Additionally, narratives about business owners primarily focus on a small minority of fast-growing tech companies. 

But businesses that only employ a founder, but are still subject to federal tax — have been growing in both number and influence. Technological advances have made it easier to run a small business without hiring people.

And to a certain degree, experts do argue that women and people of color are often excluded from the opportunity to expand their businesses. The option and ability to define their businesses in a separate category helps keep them small. 

But this is not necessarily a positive, according to Makisha Boothe, founder and CEO of Colorado-based SistahBiz, a global network that helps Black women solopreneurs and microbusinesses build scalable, sellable businesses.

Boothe argues that assigning people of color owned businesses into a category that, by definition, keeps them tiny, only serves to keep them there. 

As the regulatory burdens on small companies grow, the competitive landscape can become even more challenging. This is what her organization helps Black women-owned businesses with. For example, SistahBiz runs Black Girl Therapy gatherings, and spends a lot of time preparing women of color to succeed with bank loan applications.

Locked out from assistance

Research has revealed that people of color have a harder time receiving bank loans and other forms of finance. 

During a recent panel discussion with Sen. John Hickenlooper and U.S. Rep. Joe Neguse, Boothe said that her clients “get put in the solopreneur zone.”

“It’s connected to access to capital. They simply don’t have the budget for bureaucracy and they don’t have the startup funds to move from solopreneur to boutique agency,” she said. 

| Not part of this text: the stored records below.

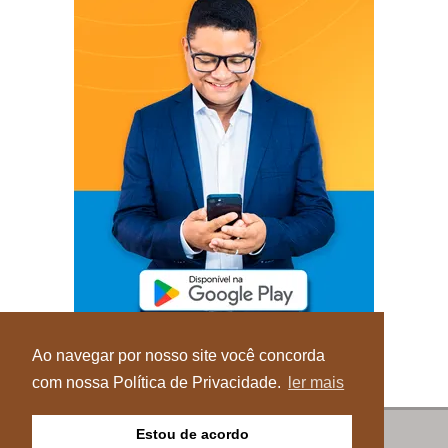
Ao navegar por nosso site você concorda
com nossa Política de Privacidade.
ler mais
Estou de acordo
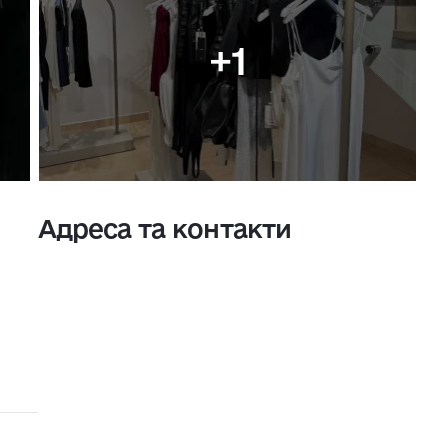
+1
Адреса та контакти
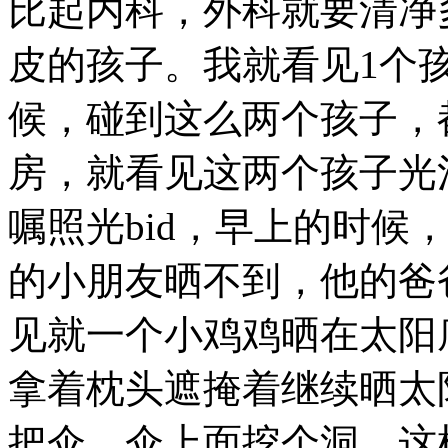
比起内科，外科就要清净
皮的孩子。我就看见1个
候，碰到这么两个孩子，
房，就看见这两个孩子光
嘱照光bid，早上的时候
的小朋友晒不到，他的爸
见就一个小鸡鸡晒在太阳
拿着枕头遮掩着继续晒太
把伞，伞上面挖个洞，这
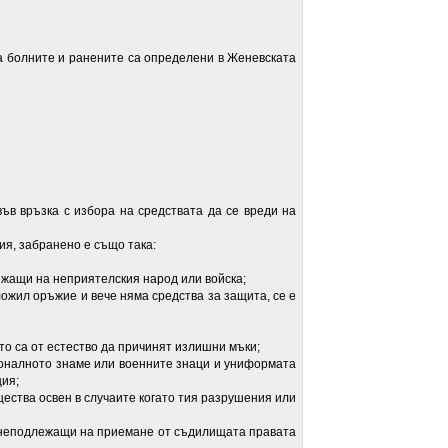
болните и ранените са определени в Женевската
връзка с избора на средствата да се вреди на
, забранено е също така:
ащи на неприятелския народ или войска;
жил оръжие и вече няма средства за защита, се е
 са от естество да причинят излишни мъки;
алното знаме или военните знаци и униформата
ция;
тва освен в случаите когато тия разрушения или
еподлежащи на приемане от съдилищата правата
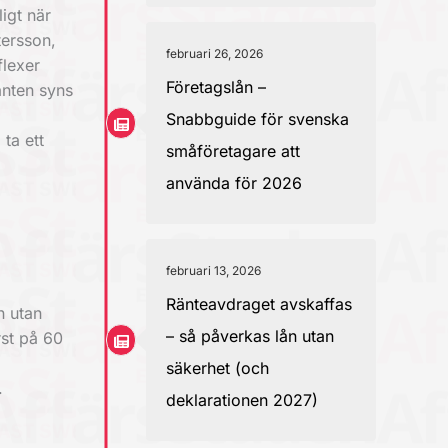
igt när
tersson,
februari 26, 2026
flexer
Företagslån –
anten syns
Snabbguide för svenska
ta ett
småföretagare att
använda för 2026
februari 13, 2026
Ränteavdraget avskaffas
n utan
– så påverkas lån utan
rst på 60
säkerhet (och
.
deklarationen 2027)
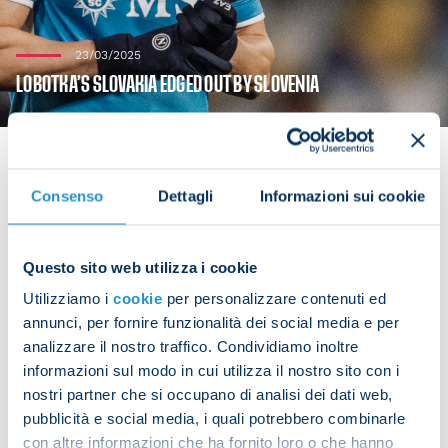
23/03/2025
LOBOTKA’S SLOVAKIA EDGED OUT BY SLOVENIA
Consenso
Dettagli
Informazioni sui cookie
Stanislav Lobotka played the full game for Slovakia
in a 1-0 extra-time defeat to Slovenia in their
Questo sito web utilizza i cookie
Nations League B/C play-off on Sunday.
Utilizziamo i
cookie
per personalizzare contenuti ed
The result means Slovakia will remain in League C
annunci, per fornire funzionalità dei social media e per
analizzare il nostro traffico. Condividiamo inoltre
for the next edition of the tournament.
informazioni sul modo in cui utilizza il nostro sito con i
nostri partner che si occupano di analisi dei dati web,
pubblicità e social media, i quali potrebbero combinarle
con altre informazioni che ha fornito loro o che hanno
Share the article with your friends and support the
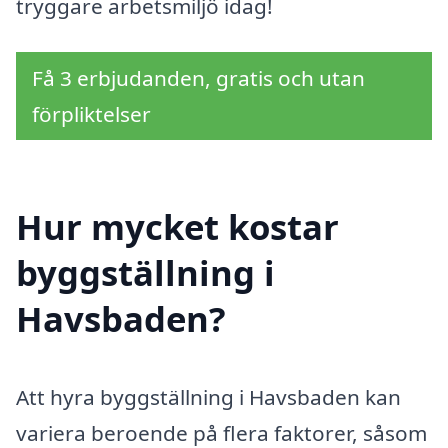
tryggare arbetsmiljö idag!
Få 3 erbjudanden, gratis och utan
förpliktelser
Hur mycket kostar
byggställning i
Havsbaden?
Att hyra byggställning i Havsbaden kan
variera beroende på flera faktorer, såsom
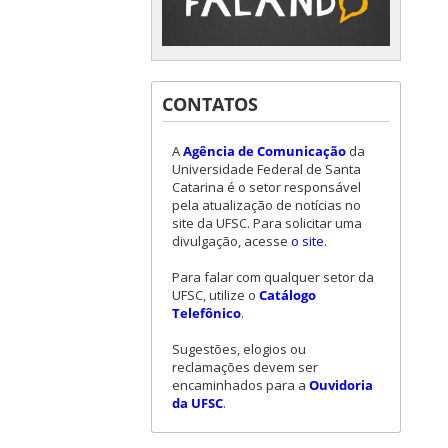
CONTATOS
A
Agência de Comunicação
da
Universidade Federal de Santa
Catarina é o setor responsável
pela atualização de notícias no
site da UFSC. Para solicitar uma
divulgação, acesse
o site
.
Para falar com qualquer setor da
UFSC, utilize o
Catálogo
Telefônico
.
Sugestões, elogios ou
reclamações devem ser
encaminhados para a
Ouvidoria
da UFSC
.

The problem with overlooking this demographic shift in the broad landscape that includes the smallest and youngest businesses, it hinders systems from evolving so they can grow, and it keeps the U.S. economy and that of other nation’s from reaping the benefits of that growth and creativity. 

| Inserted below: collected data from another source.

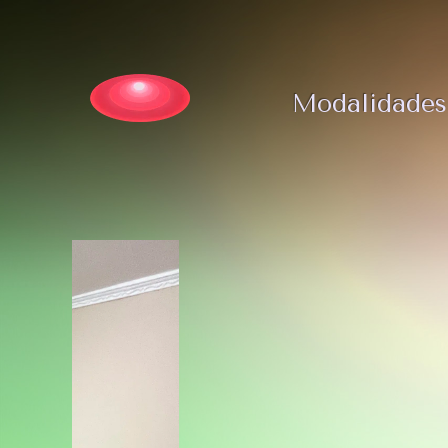
Modalidades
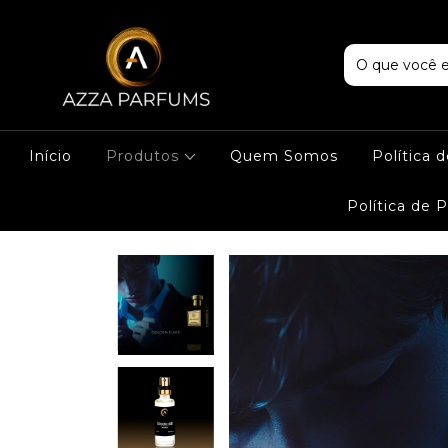
Início
Produtos
Quem Somos
Política 
Política de 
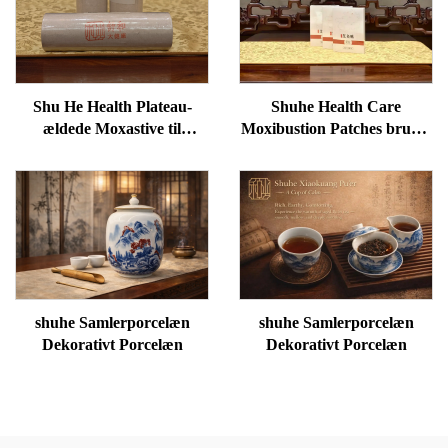
Shu He Health Plateau-
Shuhe Health Care
ældede Moxastive til
Moxibustion Patches bruges
velvære, fjernelse af
til at reducere poser under
fugtighed og opvarmning af
øjnene, genoprette vitalitet
meridianer
og fjerne blokader i
meridianer.
shuhe Samlerporcelæn
shuhe Samlerporcelæn
Dekorativt Porcelæn
Dekorativt Porcelæn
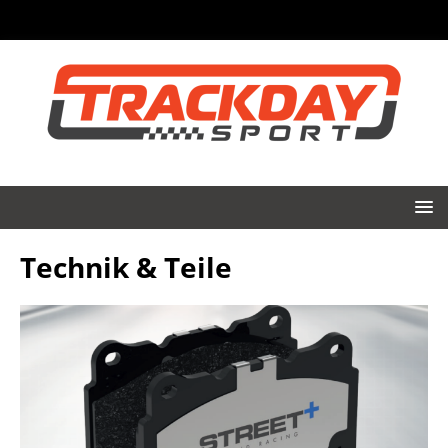
Technik & Teile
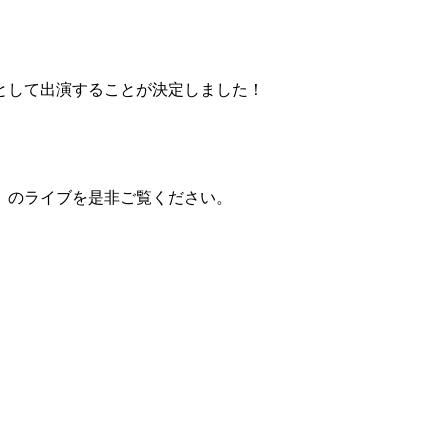
として出演することが決定しました！
）のライブを是非ご覧ください。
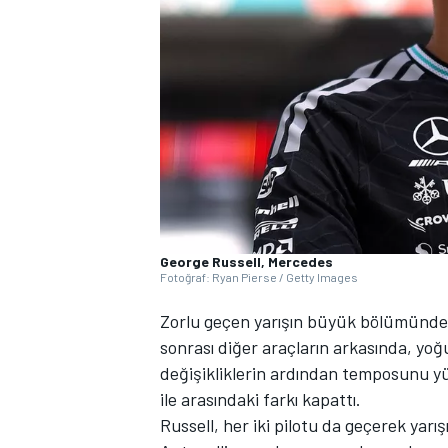
WRC
George Russell, Mercedes
Fotoğraf: Ryan Pierse / Getty Images
Zorlu geçen yarışın büyük bölümünde 
sonrası diğer araçların arkasında, yoğ
değişikliklerin ardından temposunu y
ile arasındaki farkı kapattı.
Russell, her iki pilotu da geçerek ya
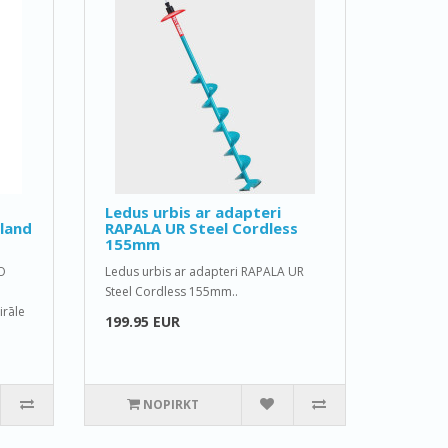
Ledus urbis ar adapteri
land
RAPALA UR Steel Cordless
155mm
O
Ledus urbis ar adapteri RAPALA UR
Steel Cordless 155mm..
rāle
199.95 EUR
NOPIRKT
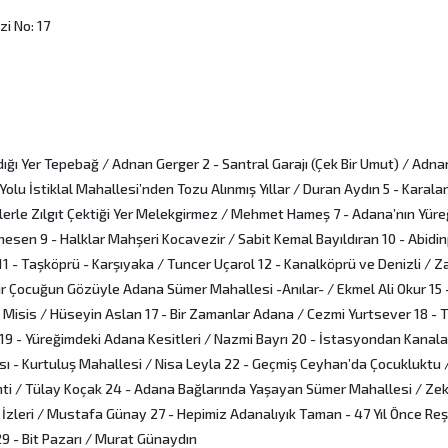
zi No: 17
ndığı Yer Tepebağ / Adnan Gerger 2 - Santral Garajı (Çek Bir Umut) / Adna
lu İstiklal Mahallesi’nden Tozu Alınmış Yıllar / Duran Aydın 5 - Karala
klerle Zılgıt Çektiği Yer Melekgirmez / Mehmet Hameş 7 - Adana’nın Yür
esen 9 - Halklar Mahşeri Kocavezir / Sabit Kemal Bayıldıran 10 - Abidi
11 - Taşköprü - Karşıyaka / Tuncer Uçarol 12 - Kanalköprü ve Denizli / Z
ir Çocuğun Gözüyle Adana Sümer Mahallesi -Anılar- / Ekmel Ali Okur 15 
i Misis / Hüseyin Aslan 17 - Bir Zamanlar Adana / Cezmi Yurtsever 18 - 
 19 - Yüreğimdeki Adana Kesitleri / Nazmi Bayrı 20 - İstasyondan Kana
sı - Kurtuluş Mahallesi / Nisa Leyla 22 - Geçmiş Ceyhan’da Çocukluktu 
ti / Tülay Koçak 24 - Adana Bağlarında Yaşayan Sümer Mahallesi / Zek
k İzleri / Mustafa Günay 27 - Hepimiz Adanalıyık Taman - 47 Yıl Önce Reş
29 - Bit Pazarı / Murat Günaydın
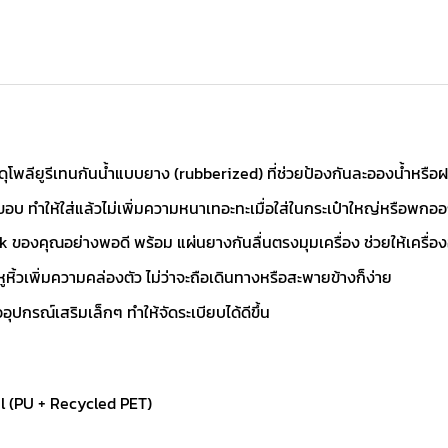
สดุโพลียูรีเทนกันน้ำแบบยาง (rubberized) ที่ช่วยป้องกันละอองน้ำหรือ
บ ทำให้ใส่แล้วไม่เพิ่มความหนาเทอะทะเมื่อใส่ในกระเป๋าใหญ่หรือพกอ
องคุณอย่างพอดี พร้อม แผ่นยางกันลื่นตรงมุมเครื่อง ช่วยให้เครื่องอย
้วเพิ่มความคล่องตัว ไม่ว่าจะถือเดินทางหรือสะพายข้างก็ง่าย
ุปกรณ์เสริมเล็กๆ ทำให้จัดระเบียบได้ดีขึ้น
l (PU + Recycled PET)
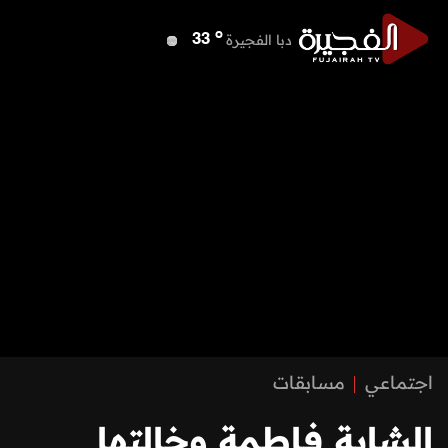
o
دبا الفجيرة
33
o
مسافي
33
o
الشارقة
35
o
عجمان
35
o
أم القيوين
36
o
راس الخيمة
33
o
الفجيرة
33
اجتماعي
مسابقات
الشابة فاطمة وخالتها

“Some business, academic and government leaders only see traditional firms with payroll as 'real' businesses, adopting a 'go big or go home' mindset. They tend to believe that only businesses that fit into a specific box are worthy of attention and significant resources,” said Elaine Pofeldt, author of the Single Person Million-Dollar Business. 

Long Pettine, founder of San-Diego based Ad Astra Ventures, which runs workshops for women entrepreneurs, said that the system desperately needs to adapt to support these business owners. 

For example, Pettine explained to Forbes, that on average, men and women business owners have very different attitudes towards risks. Men tend to define it only along financial lines, whereas women will consider risk across more avenues, including their relationships or to their companies’ missions. 

Women are forced to conform to patriarchal financial worlds that primarily reward the abilities to sell and project confidence, which can lead to many women faltering when speaking to venture capitalists. 

“They may not come across as authentic in pitches,” Pettine said.

It's time to adapt

When it comes to Latinx-owned businesses, many of them suffered during the early months of the pandemic largely due to the lack of federal aid they received. The programs were designed for small businesses that already had relationships with banks. 

But for many of today’s founders — more than 80% — don’t receive any external financing. Their exclusion from established systems of finance correlates with historic patterns of business creation and structural racism. 

“The pandemic demonstrated the key realities. 28% of the white owned businesses secured PPP loans. 18% of the Latino-owned businesses secured them,” said Porras.

It is unknown how much potential is lost when entrepreneurs who don’t fit the mold are unable to climb the ladder of success, due to convoluted economic barriers.

It’s likely that the nation has missed out on many innovations and job creations because the systems have not yet adapted. So many families have lost their chance to build generational wealth and the sense of freedom and health that financial security provides.